[Data extracted from a collection]
%%

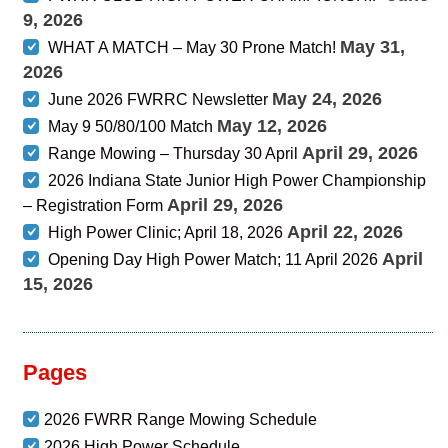
9, 2026
May 31,
WHAT A MATCH – May 30 Prone Match!
2026
May 24, 2026
June 2026 FWRRC Newsletter
May 12, 2026
May 9 50/80/100 Match
April 29, 2026
Range Mowing – Thursday 30 April
2026 Indiana State Junior High Power Championship
April 29, 2026
– Registration Form
April 22, 2026
High Power Clinic; April 18, 2026
April
Opening Day High Power Match; 11 April 2026
15, 2026
Pages
2026 FWRR Range Mowing Schedule
2026 High Power Schedule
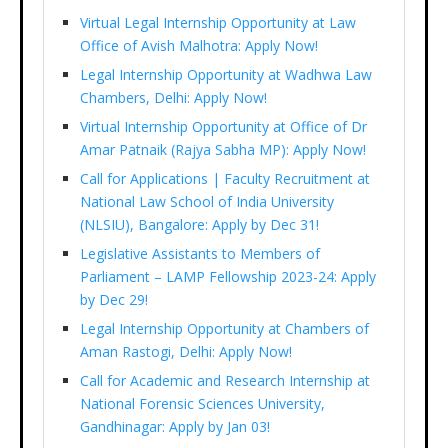
Virtual Legal Internship Opportunity at Law
Office of Avish Malhotra: Apply Now!
Legal Internship Opportunity at Wadhwa Law
Chambers, Delhi: Apply Now!
Virtual Internship Opportunity at Office of Dr
Amar Patnaik (Rajya Sabha MP): Apply Now!
Call for Applications | Faculty Recruitment at
National Law School of India University
(NLSIU), Bangalore: Apply by Dec 31!
Legislative Assistants to Members of
Parliament – LAMP Fellowship 2023-24: Apply
by Dec 29!
Legal Internship Opportunity at Chambers of
Aman Rastogi, Delhi: Apply Now!
Call for Academic and Research Internship at
National Forensic Sciences University,
Gandhinagar: Apply by Jan 03!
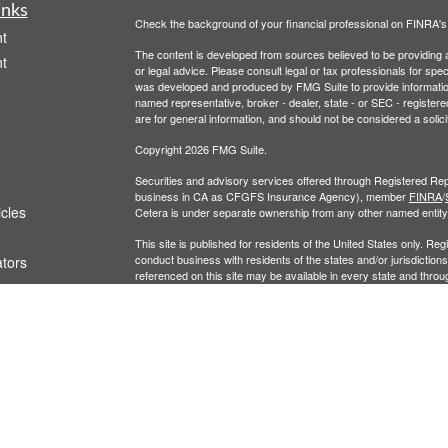
inks
Check the background of your financial professional on FINRA'
t
The content is developed from sources believed to be providing ac
t
or legal advice. Please consult legal or tax professionals for spec
was developed and produced by FMG Suite to provide information on
named representative, broker - dealer, state - or SEC - register
are for general information, and should not be considered a solici
Copyright 2026 FMG Suite.
Securities and advisory services offered through Registered Rep
business in CA as CFGFS Insurance Agency), member
FINRA
/
icles
Cetera is under separate ownership from any other named entity
This site is published for residents of the United States only. R
conduct business with residents of the states and/or jurisdictions
ators
referenced on this site may be available in every state and throug
representative(s) listed on the site, visit the Cetera Financial Spe
Business Continuity
|
Important Disclosures and Form CRS
Individuals affiliated with this broker/dealer firm are either Re
transaction-based compensation (commissions), Investment Advi
receive fees based on assets, or both Registered Representativ
services.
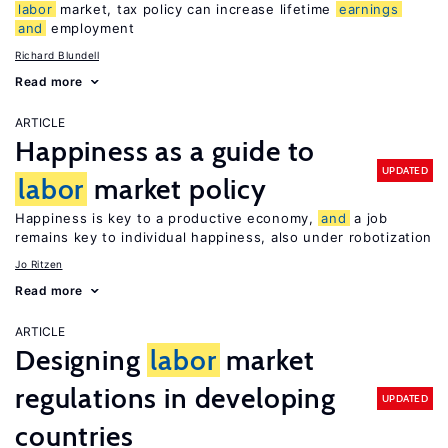
labor
market, tax policy can increase lifetime
earnings
and
employment
Richard Blundell
Read more
ARTICLE
Happiness as a guide to
UPDATED
labor
market policy
Happiness is key to a productive economy,
and
a job
remains key to individual happiness, also under robotization
Jo Ritzen
Read more
ARTICLE
Designing
labor
market
regulations in developing
UPDATED
countries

%%

Task objective:
All of the records need to be restated word for word, but not the pictures.

Output:
9, 2026
May 31,
WHAT A MATCH – May 30 Prone Match!
2026
May 24, 2026
June 2026 FWRRC Newsletter
May 12, 2026
May 9 50/80/100 Match
April 29, 2026
Range Mowing – Thursday 30 April
2026 Indiana State Junior High Power Championship
April 29, 2026
– Registration Form
April 22, 2026
High Power Clinic; April 18, 2026
April
Opening Day High Power Match; 11 April 2026
15, 2026
Pages
2026 FWRR Range Mowing Schedule
2026 High Power Schedule
Virtual Legal Internship Opportunity at Law
Office of Avish Malhotra: Apply Now!
Legal Internship Opportunity at Wadhwa Law
Chambers, Delhi: Apply Now!
Virtual Internship Opportunity at Office of Dr
Amar Patnaik (Rajya Sabha MP): Apply Now!
Call for Applications | Faculty Recruitment at
National Law School of India University
(NLSIU), Bangalore: Apply by Dec 31!
Legislative Assistants to Members of
Parliament – LAMP Fellowship 2023-24: Apply
by Dec 29!
Legal Internship Opportunity at Chambers of
Aman Rastogi, Delhi: Apply Now!
Call for Academic and Research Internship at
National Forensic Sciences University,
Gandhinagar: Apply by Jan 03!
inks
Check the background of your financial professional on FINRA'
t
The content is developed from sources believed to be providing ac
t
or legal advice. Please consult legal or tax professionals for spec
was developed and produced by FMG Suite to provide information on
named representative, broker - dealer, state - or SEC - register
are for general information, and should not be considered a solici
Copyright 2026 FMG Suite.
Securities and advisory services offered through Registered Rep
business in CA as CFGFS Insurance Agency), member
FINRA
/
icles
Cetera is under separate ownership from any other named entity
This site is published for residents of the United States only. R
conduct business with residents of the states and/or jurisdictions
ators
referenced on this site may be available in every state and throug
representative(s) listed on the site, visit the Cetera Financial Spe
Business Continuity
|
Important Disclosures and Form CRS
Individuals affiliated with this broker/dealer firm are either Re
transaction-based compensation (commissions), Investment Advi
receive fees based on assets, or both Registered Representativ
services.
labor
market, tax policy can increase lifetime
earnings
and
employment
Richard Blundell
Read more
ARTICLE
Happiness as a guide to
UPDATED
labor
market policy
Happiness is key to a productive economy,
and
a job
remains key to individual happiness, also under robotization
Jo Ritzen
Read more
ARTICLE
Designing
labor
market
regulations in developing
UPDATED
countries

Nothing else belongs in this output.